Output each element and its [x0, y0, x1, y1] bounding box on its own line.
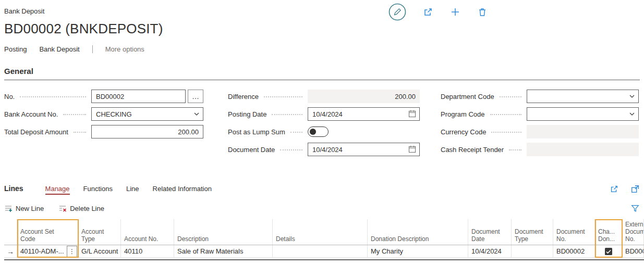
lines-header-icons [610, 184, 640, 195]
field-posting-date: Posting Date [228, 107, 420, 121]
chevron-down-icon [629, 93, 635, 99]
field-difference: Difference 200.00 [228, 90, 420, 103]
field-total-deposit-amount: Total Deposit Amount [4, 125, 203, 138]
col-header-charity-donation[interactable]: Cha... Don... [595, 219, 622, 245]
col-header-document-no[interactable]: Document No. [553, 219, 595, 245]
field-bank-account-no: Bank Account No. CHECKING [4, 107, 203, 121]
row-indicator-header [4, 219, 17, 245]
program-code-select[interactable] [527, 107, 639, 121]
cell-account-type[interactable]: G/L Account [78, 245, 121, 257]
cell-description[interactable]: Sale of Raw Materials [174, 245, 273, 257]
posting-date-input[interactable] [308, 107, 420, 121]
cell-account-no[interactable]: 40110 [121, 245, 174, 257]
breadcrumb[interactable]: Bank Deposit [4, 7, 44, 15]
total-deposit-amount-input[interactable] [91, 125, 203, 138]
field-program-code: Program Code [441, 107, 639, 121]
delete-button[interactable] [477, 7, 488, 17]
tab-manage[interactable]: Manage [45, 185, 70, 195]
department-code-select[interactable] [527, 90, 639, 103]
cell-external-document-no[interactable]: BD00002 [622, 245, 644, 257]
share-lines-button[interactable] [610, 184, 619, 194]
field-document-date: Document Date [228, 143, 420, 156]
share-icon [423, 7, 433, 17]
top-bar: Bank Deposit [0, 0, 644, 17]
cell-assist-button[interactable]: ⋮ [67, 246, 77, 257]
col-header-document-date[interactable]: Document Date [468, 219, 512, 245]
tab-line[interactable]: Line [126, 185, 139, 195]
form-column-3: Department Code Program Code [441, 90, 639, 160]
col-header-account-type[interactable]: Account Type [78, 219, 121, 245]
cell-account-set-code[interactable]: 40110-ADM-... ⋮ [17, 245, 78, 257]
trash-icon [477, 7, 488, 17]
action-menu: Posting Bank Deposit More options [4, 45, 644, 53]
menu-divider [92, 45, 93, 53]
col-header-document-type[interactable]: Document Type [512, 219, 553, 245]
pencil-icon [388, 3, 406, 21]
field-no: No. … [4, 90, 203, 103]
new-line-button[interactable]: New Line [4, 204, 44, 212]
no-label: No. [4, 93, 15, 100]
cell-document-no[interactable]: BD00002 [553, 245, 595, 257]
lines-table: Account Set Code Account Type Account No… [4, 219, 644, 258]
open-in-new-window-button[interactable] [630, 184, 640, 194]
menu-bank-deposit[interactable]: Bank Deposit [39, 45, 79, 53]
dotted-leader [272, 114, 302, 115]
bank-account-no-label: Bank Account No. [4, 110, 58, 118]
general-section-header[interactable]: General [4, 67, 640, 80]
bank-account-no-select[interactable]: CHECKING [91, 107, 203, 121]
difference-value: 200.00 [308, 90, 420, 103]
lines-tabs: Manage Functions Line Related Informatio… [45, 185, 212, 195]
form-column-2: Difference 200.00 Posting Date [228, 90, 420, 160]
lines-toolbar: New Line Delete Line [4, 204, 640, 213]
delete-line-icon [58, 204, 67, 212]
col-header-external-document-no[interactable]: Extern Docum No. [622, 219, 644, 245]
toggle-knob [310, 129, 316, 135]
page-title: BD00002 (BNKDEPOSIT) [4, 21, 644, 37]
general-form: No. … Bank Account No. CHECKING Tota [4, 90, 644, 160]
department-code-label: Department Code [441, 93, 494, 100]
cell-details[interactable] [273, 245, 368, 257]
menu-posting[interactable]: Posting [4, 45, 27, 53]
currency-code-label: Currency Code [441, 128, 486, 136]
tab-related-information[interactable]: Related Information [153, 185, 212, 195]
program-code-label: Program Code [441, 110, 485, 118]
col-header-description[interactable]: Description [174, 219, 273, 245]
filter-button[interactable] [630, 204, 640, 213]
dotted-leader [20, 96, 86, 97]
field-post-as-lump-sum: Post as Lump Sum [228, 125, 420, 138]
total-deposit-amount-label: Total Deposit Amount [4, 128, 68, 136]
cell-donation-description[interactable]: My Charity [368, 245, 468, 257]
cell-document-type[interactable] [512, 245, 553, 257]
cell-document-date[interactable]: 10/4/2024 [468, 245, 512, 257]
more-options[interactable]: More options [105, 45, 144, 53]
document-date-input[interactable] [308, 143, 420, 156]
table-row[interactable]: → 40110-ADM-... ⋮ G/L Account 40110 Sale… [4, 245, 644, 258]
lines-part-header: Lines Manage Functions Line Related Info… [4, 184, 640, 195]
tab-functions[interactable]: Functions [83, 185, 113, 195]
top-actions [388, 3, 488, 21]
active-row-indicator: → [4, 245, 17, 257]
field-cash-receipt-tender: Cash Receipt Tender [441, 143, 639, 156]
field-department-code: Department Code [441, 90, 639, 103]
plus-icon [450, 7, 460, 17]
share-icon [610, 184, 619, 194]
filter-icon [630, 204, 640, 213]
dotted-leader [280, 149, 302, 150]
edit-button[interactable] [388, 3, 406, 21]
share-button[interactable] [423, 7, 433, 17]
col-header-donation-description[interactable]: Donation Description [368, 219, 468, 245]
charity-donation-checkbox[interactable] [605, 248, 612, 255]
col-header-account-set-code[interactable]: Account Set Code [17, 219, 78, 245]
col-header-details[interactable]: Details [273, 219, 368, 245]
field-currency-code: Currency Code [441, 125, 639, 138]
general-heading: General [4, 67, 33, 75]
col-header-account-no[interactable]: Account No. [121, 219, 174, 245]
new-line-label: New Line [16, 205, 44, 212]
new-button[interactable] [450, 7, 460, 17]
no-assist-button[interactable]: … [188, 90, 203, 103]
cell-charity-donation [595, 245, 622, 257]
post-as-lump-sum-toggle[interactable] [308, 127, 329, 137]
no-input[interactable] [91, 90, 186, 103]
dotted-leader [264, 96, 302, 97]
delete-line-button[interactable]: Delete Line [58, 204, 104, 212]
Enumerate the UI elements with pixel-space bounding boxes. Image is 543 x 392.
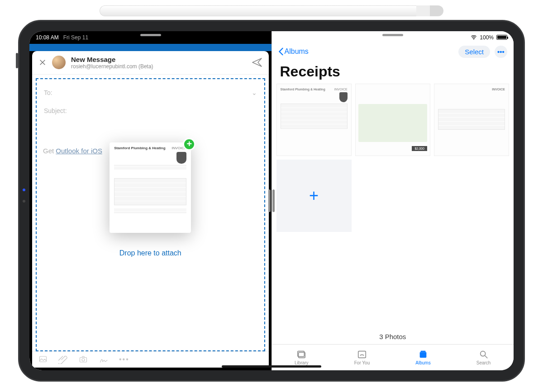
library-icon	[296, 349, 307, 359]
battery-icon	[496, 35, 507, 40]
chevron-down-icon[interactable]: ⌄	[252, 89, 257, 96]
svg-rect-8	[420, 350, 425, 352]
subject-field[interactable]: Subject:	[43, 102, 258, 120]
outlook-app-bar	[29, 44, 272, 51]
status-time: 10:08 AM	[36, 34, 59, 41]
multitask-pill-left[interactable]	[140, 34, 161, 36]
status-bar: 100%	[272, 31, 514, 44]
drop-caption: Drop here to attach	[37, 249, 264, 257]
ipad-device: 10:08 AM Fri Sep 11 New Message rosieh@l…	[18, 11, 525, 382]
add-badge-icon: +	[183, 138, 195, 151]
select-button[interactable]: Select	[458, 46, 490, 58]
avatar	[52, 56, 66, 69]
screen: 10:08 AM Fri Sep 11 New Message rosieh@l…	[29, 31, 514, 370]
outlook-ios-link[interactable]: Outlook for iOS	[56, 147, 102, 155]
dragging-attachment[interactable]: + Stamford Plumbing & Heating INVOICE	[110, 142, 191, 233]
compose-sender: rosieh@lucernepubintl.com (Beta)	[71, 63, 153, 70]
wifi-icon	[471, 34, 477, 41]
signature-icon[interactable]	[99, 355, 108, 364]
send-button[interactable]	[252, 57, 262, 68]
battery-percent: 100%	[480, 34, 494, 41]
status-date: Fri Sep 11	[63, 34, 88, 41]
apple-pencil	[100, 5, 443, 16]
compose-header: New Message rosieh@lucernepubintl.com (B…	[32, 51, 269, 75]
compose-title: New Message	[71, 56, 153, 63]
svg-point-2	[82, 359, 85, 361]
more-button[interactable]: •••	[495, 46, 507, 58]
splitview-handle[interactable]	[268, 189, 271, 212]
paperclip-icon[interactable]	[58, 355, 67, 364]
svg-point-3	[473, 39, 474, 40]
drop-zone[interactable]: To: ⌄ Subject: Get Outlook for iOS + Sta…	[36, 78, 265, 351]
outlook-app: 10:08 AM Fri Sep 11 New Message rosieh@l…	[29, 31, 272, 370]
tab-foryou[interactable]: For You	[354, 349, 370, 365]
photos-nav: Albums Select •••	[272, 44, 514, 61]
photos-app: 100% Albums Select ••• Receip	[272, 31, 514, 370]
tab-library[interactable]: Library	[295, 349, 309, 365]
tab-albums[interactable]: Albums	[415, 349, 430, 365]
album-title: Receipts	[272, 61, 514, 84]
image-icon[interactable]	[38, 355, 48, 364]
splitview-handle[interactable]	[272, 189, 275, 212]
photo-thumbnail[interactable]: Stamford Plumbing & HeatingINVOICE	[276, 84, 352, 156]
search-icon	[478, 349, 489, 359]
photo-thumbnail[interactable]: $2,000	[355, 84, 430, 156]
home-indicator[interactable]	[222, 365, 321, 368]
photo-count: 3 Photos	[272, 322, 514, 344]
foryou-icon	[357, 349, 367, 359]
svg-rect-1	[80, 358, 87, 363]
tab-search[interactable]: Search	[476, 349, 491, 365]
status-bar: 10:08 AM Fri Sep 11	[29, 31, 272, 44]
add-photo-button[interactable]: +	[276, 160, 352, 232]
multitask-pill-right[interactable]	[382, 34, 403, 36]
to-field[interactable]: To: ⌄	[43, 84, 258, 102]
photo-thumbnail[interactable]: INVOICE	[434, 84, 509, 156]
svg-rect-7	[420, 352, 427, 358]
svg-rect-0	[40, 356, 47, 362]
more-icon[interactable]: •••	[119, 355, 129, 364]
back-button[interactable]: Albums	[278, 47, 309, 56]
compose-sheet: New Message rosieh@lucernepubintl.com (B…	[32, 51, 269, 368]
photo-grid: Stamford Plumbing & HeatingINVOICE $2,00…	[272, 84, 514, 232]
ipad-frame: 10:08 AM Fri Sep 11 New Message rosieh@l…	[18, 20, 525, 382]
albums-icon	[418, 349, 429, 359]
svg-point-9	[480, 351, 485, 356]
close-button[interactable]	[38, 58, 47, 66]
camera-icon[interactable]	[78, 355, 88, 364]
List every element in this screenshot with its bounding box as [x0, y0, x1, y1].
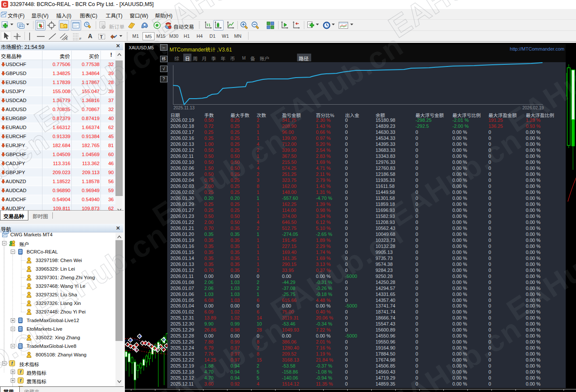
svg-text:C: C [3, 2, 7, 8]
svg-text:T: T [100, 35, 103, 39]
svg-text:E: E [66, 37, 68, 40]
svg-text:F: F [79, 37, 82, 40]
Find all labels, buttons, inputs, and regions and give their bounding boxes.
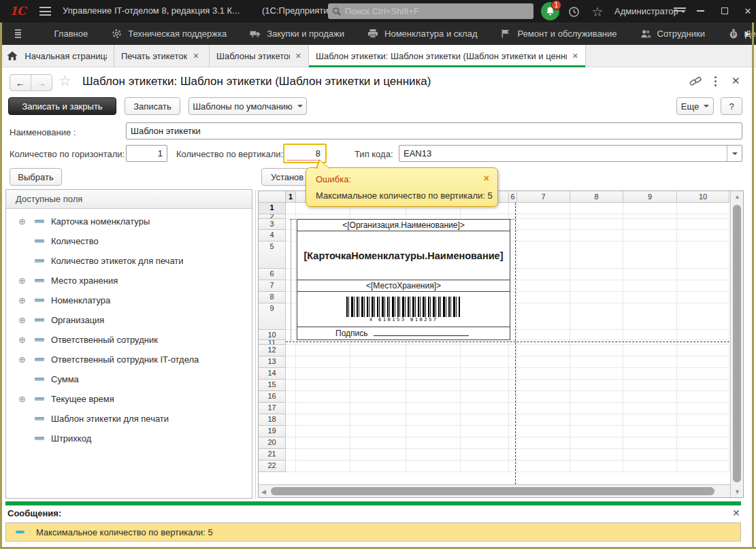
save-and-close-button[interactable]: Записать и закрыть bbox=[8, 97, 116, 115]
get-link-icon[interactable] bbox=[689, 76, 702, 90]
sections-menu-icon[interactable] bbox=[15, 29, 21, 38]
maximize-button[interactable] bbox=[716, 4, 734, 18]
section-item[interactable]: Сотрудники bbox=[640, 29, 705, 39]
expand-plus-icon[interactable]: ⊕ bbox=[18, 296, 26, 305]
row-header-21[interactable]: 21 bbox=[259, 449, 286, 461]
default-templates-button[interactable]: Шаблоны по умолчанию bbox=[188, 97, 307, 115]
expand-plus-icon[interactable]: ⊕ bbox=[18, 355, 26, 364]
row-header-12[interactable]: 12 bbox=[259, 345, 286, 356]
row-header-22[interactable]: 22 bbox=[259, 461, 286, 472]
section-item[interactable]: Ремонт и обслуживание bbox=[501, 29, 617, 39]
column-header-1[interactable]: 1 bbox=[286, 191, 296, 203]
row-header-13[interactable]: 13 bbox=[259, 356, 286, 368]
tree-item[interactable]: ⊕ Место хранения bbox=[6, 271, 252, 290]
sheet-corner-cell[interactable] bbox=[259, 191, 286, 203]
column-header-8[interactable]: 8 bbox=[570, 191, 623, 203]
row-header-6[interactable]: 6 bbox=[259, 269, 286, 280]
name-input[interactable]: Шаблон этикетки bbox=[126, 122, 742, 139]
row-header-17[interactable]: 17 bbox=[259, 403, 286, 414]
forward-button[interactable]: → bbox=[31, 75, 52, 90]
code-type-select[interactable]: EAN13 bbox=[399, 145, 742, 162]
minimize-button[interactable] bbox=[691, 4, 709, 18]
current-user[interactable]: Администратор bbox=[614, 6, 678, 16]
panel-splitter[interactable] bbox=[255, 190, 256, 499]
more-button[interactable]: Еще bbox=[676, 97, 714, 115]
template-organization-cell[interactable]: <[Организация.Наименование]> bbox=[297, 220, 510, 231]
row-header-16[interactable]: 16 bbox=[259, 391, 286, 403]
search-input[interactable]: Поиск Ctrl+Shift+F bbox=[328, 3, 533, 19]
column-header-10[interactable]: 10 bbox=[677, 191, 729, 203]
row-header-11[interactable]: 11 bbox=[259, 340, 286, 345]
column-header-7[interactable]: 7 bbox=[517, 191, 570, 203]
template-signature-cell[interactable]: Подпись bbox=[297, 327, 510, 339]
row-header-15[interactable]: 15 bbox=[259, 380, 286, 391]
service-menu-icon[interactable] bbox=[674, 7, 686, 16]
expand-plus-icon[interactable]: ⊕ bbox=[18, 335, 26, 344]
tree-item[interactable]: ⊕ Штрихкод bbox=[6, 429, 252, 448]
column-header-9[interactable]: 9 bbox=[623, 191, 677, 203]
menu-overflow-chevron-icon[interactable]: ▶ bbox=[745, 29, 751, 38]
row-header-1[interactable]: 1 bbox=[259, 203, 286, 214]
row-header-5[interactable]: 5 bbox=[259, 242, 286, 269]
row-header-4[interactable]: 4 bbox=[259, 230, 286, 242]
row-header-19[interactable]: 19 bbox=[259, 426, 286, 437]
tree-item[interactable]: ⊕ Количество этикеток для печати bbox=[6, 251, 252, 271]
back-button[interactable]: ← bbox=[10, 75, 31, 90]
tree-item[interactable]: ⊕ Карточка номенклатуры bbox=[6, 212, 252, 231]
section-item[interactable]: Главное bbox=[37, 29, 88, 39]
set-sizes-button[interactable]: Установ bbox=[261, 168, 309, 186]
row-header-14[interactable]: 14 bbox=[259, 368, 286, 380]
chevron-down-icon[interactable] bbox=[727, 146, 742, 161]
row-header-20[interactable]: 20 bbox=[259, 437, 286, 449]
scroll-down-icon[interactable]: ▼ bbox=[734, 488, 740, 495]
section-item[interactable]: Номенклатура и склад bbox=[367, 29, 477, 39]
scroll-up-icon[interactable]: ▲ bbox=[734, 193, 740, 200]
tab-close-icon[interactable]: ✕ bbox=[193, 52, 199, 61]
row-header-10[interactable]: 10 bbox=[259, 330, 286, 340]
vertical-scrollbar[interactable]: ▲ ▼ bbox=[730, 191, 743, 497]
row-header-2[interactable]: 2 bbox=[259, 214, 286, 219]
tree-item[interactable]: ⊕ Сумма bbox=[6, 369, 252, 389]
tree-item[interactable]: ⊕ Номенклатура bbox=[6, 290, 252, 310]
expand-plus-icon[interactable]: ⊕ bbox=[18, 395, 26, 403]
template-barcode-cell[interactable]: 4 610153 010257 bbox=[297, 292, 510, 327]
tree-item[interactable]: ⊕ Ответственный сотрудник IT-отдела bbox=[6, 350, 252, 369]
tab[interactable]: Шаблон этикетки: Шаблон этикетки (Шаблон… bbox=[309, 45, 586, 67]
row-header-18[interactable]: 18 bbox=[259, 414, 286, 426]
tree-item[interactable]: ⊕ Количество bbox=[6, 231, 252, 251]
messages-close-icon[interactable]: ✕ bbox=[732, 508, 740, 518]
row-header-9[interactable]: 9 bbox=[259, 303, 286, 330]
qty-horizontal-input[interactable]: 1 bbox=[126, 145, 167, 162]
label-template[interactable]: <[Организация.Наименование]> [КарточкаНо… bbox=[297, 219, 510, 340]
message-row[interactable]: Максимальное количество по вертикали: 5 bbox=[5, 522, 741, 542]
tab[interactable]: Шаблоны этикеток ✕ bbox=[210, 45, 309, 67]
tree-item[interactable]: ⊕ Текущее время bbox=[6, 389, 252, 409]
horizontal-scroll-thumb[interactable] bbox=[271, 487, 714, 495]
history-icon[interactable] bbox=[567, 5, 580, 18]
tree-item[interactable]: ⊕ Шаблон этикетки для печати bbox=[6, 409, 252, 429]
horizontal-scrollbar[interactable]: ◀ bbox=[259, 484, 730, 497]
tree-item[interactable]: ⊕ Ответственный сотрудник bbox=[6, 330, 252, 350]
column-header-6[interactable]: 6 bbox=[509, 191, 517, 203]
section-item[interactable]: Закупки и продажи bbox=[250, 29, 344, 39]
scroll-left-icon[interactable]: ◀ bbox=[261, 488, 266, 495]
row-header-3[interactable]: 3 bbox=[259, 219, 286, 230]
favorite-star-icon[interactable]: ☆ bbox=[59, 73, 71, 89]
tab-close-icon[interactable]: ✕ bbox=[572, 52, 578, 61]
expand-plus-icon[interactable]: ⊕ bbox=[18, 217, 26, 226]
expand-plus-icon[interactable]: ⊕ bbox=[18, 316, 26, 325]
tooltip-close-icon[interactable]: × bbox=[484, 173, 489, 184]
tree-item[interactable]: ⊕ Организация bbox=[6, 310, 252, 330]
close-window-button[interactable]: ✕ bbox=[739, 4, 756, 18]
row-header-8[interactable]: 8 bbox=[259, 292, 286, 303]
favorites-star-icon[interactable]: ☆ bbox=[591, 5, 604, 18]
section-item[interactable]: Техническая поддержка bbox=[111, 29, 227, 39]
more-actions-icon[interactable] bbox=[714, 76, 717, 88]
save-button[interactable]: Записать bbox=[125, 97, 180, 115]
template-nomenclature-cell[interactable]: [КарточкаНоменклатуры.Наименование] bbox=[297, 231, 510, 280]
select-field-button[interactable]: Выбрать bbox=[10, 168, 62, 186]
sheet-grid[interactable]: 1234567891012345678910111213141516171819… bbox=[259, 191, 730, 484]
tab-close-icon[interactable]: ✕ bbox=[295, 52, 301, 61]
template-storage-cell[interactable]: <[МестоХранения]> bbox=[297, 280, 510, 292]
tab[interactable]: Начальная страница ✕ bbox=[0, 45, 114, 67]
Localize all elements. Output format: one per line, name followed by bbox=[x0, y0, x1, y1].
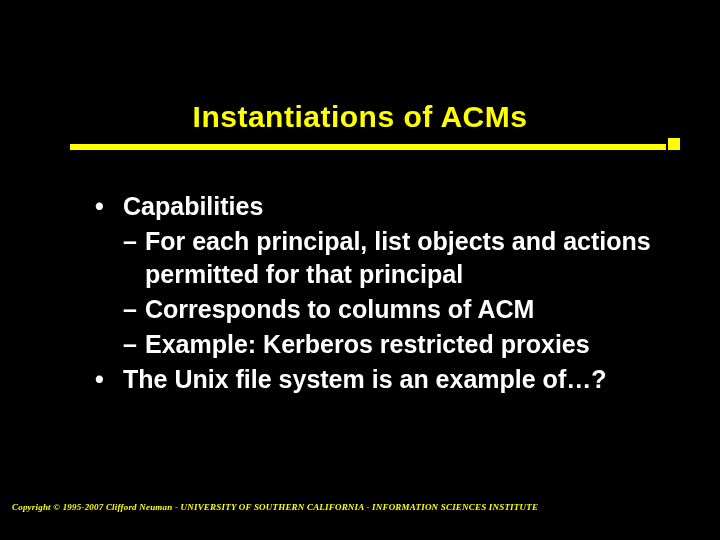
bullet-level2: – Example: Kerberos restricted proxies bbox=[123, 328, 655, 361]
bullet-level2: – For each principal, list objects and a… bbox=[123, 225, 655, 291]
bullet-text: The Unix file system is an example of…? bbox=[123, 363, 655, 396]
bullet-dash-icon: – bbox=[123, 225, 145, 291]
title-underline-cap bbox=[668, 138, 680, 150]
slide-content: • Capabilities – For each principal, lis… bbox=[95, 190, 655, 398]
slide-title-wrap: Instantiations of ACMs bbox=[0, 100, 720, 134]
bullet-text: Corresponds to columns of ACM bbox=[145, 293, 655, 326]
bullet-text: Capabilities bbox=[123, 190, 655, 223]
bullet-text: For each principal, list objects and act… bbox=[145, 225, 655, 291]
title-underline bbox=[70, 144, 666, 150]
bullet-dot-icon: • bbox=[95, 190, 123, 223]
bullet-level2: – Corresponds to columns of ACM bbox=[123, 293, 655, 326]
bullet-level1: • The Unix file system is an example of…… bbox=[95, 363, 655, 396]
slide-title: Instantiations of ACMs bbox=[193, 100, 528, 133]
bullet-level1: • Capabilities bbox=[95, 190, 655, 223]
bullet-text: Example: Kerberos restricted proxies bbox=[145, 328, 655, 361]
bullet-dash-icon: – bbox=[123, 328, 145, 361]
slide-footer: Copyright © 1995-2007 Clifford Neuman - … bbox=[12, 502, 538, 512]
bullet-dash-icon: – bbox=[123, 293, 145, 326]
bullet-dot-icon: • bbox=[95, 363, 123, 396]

▸ **Assigned task**
Copy the lines that hold the word "Unix". Take them from the records above.

▸ **Your solution**
bullet-text: The Unix file system is an example of…? bbox=[123, 363, 655, 396]
bullet-level1: • The Unix file system is an example of…… bbox=[95, 363, 655, 396]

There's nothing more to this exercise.